No tengo ni idea de qué hacía yo cuando cayó el muro de Berlín; probablemente veía en la tele de mi casa cómo caía, pero no me acuerdo. No tengo el sentido de la oportunidad y siempre se me escapan las mejores: cuando mayo del 68 yo estaba en un cuartel de caballería de León haciendo la mili, también es mala suerte porque parece que todo el mundo pasaba casualmente por París en esos momentos. Me enteré de la voladura de Carrero en un pueblo perdido de Jaén con un pincho de tortilla en la mano, merecido refrigerio después de la jornada laboral.
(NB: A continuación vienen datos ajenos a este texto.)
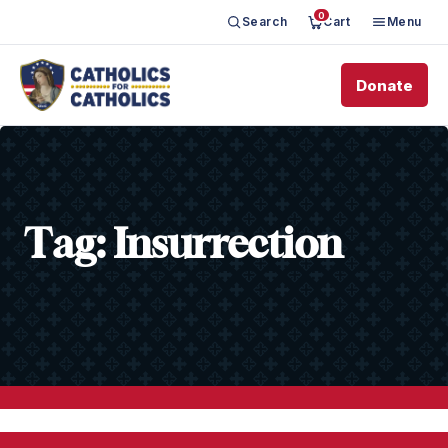
0
Search
Cart
Menu
Donate
Tag:
Insurrection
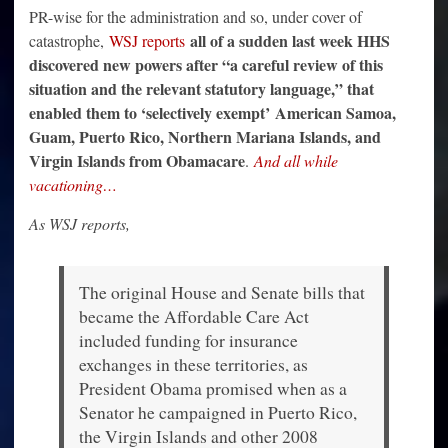
PR-wise for the administration and so, under cover of
all of a sudden last week HHS
catastrophe,
WSJ reports
discovered new powers after “a careful review of this
situation and the relevant statutory language,” that
enabled them to ‘selectively exempt’
American Samoa,
Guam, Puerto Rico, Northern Mariana Islands, and
Virgin Islands from Obamacare
.
And all while
vacationing…
As WSJ reports,
The original House and Senate bills that
became the Affordable Care Act
included funding for insurance
exchanges in these territories, as
President Obama promised when as a
Senator he campaigned in Puerto Rico,
the Virgin Islands and other 2008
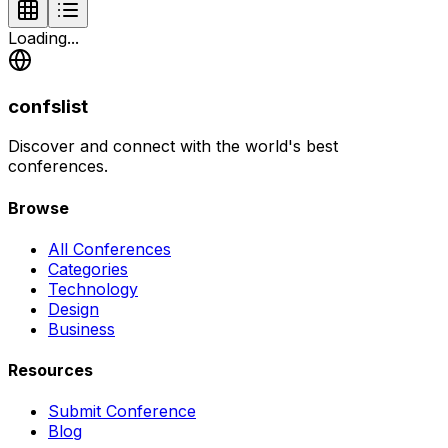
Loading...
confslist
Discover and connect with the world's best
conferences.
Browse
All Conferences
Categories
Technology
Design
Business
Resources
Submit Conference
Blog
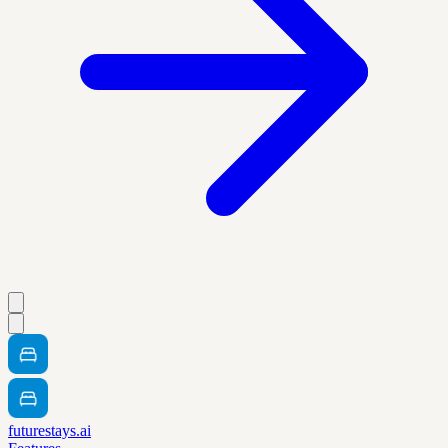
futurestays.ai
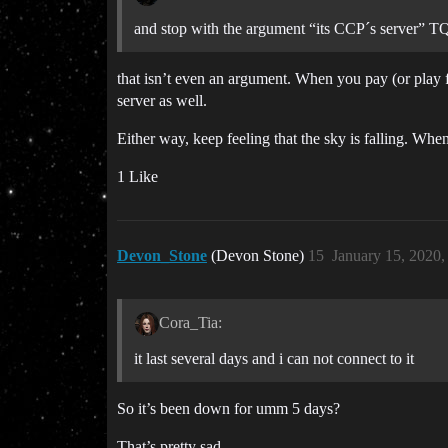
and stop with the argument “its CCP´s server” TQ
that isn’t even an argument. When you pay (or play f
server as well.
Either way, keep feeling that the sky is falling. Whe
1 Like
Devon_Stone
(Devon Stone)
15
January 15, 2020
Cora_Tia:
it last several days and i can not connect to it
So it’s been down for umm 5 days?
That’s pretty sad.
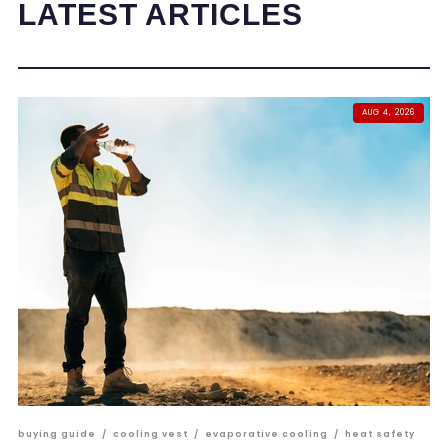
LATEST ARTICLES
AUG 4, 2026
buying guide
/
cooling vest
/
evaporative cooling
/
heat safety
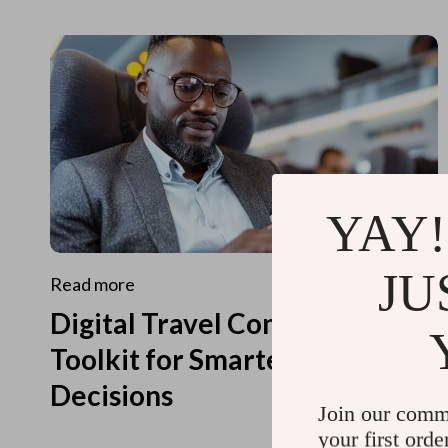
YAY!
JU
Read more
Digital Travel Concierge
Toolkit for Smarter Travel
Decisions
Join our comm
your first orde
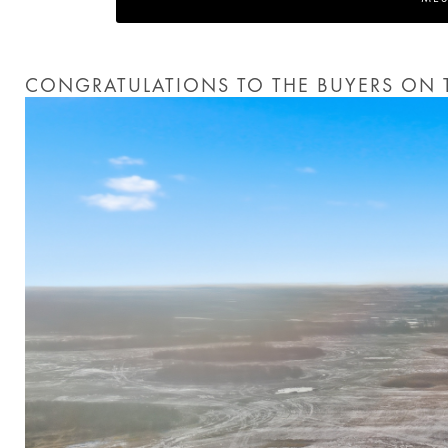
CONGRATULATIONS TO THE BUYERS ON T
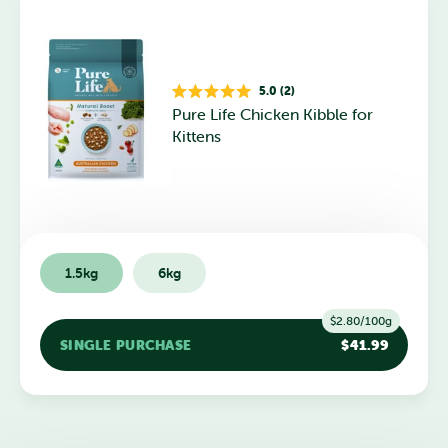
5.0 (2)
Rated
Pure Life Chicken Kibble for
5.0
out
Kittens
of
5
stars
1.5kg
6kg
$2.80/100g
SINGLE PURCHASE
$41.99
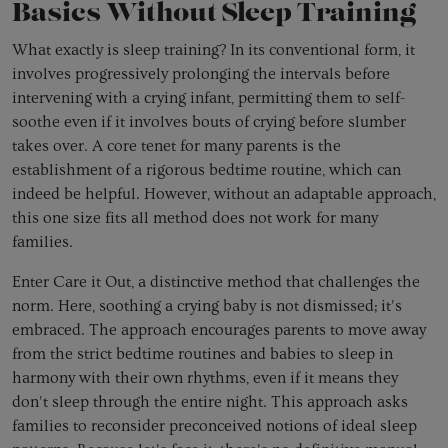
Basics Without Sleep Training
What exactly is sleep training? In its conventional form, it
involves progressively prolonging the intervals before
intervening with a crying infant, permitting them to self-
soothe even if it involves bouts of crying before slumber
takes over. A core tenet for many parents is the
establishment of a rigorous bedtime routine, which can
indeed be helpful. However, without an adaptable approach,
this one size fits all method does not work for many
families.
Enter Care it Out, a distinctive method that challenges the
norm. Here, soothing a crying baby is not dismissed; it's
embraced. The approach encourages parents to move away
from the strict bedtime routines and babies to sleep in
harmony with their own rhythms, even if it means they
don't sleep through the entire night. This approach asks
families to reconsider preconceived notions of ideal sleep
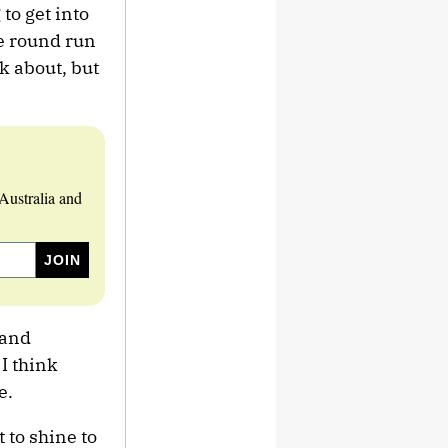
to get into
he round run
nk about, but
Australia and
 and
I think
e.
 to shine to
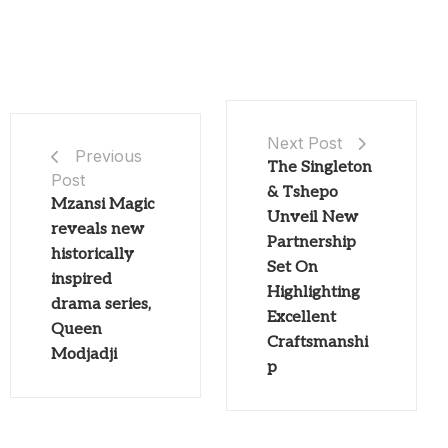
Next Post
Previous
The Singleton
Post
& Tshepo
Mzansi Magic
Unveil New
reveals new
Partnership
historically
Set On
inspired
Highlighting
drama series,
Excellent
Queen
Craftsmanshi
Modjadji
p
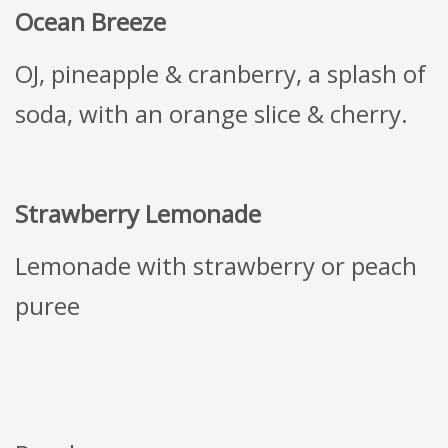
Ocean Breeze
OJ, pineapple & cranberry, a splash of
soda, with an orange slice & cherry.
Strawberry Lemonade
Lemonade with strawberry or peach
puree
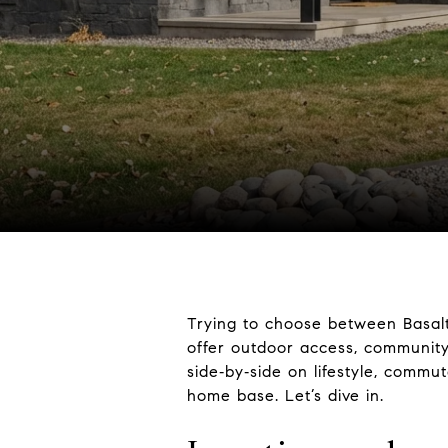
Trying to choose between Basalt
offer outdoor access, community,
side‑by‑side on lifestyle, commut
home base. Let’s dive in.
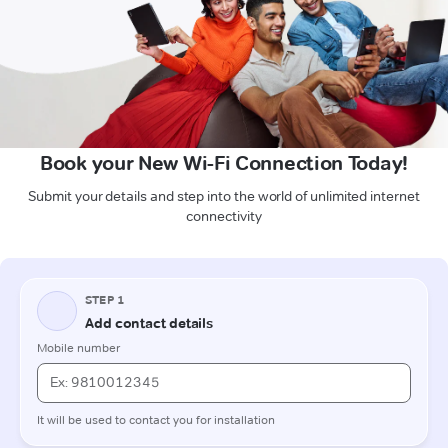
Book your New Wi-Fi Connection Today!
Submit your details and step into the world of unlimited internet
connectivity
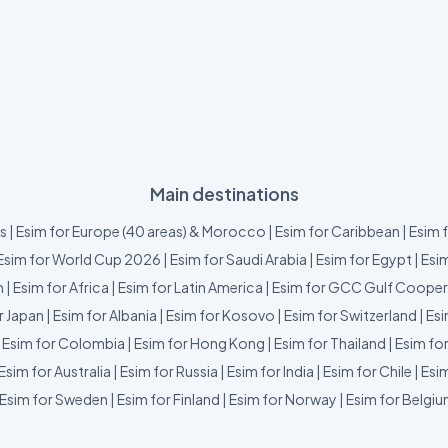
Main destinations
us
|
Esim for Europe (40 areas) & Morocco
|
Esim for Caribbean
|
Esim 
Esim for World Cup 2026
|
Esim for Saudi Arabia
|
Esim for Egypt
|
Esim
m
|
Esim for Africa
|
Esim for Latin America
|
Esim for GCC Gulf Cooper
r Japan
|
Esim for Albania
|
Esim for Kosovo
|
Esim for Switzerland
|
Esi
|
Esim for Colombia
|
Esim for Hong Kong
|
Esim for Thailand
|
Esim fo
Esim for Australia
|
Esim for Russia
|
Esim for India
|
Esim for Chile
|
Esim
Esim for Sweden
|
Esim for Finland
|
Esim for Norway
|
Esim for Belgi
Cuando la muerte del innombrable estaba dormido; suelo contarle a los amigos que llevaba tantas noches sin hacerlo esperando el acontecimiento que me quede roque en el momento clave, yo mismo he llegado a creerlo. Estoy condenado a no participar de la épica de los acontecimientos que el azar ha colocado en mi tiempo y eso me tiene frustrado. El papel de simple figurante es poco lucido, pero el de espectador que no ve porque le pilló distraído o porque le tapaba el cabezón de delante, es patético. Ese es el mío.
No sé si es por esto o por haber estado toqueteando la historia tantos años, el caso es que me he acostumbrado a relativizar las fechas clave y los acontecimientos decisivos. No me los creo. La historia, el acontecer de la vida de los hombres, es un continuo en el que los hitos son más señales que colocamos nosotros para no perdernos, que fisuras reales. Casi siempre son anécdotas en un proceso que es el que tiene importancia. La demostración de que la caída del muro pertenece a esta categoría es que se produjo por un tonto error informativo, como sabemos ahora.
La artrosis del socialismo real venía de lejos. Tres años antes del suceso viajé a Checoeslovaquia de forma poco habitual, porque visitamos más fábricas, cooperativas agrarias y comités locales del partido comunista checo, que monumentos o lugares pintorescos. La impresión que me produjo fue deplorable. El exceso de mano de obra que se veía por todas partes, los ritmos de trabajo y el atraso tecnológico denotaban a las claras una eficiencia y una productividad mínimas y esto era obvio hasta para nosotros que íbamos desde España; los mandos sindicales y políticos estaban a la defensiva y se lamentaban de la nefasta influencia que para la juventud checa suponían las televisiones capitalistas, mostrando paraísos de consumo, que ellos eran incapaces de neutralizar, pese a la censura. Aunque los contemporáneos no previeran el cambio, los historiadores no dudarán a la hora de considerar la caída del muro como una manifestación más del proceso de descomposición del experimento comunista de Europa oriental. La Guerra Fría ya no era guerra, la bipolarización tocaba a su fin, y si en USA hubiese habido otra administración con más visión que la de Reagan el proceso se habría acelerado.
Como anécdota, como símbolo, como metáfora la caída del muro tiene valor; pero conviene no caer en el fetichismo de las fechas o de los eventos, porque acabarán distorsionando la realidad.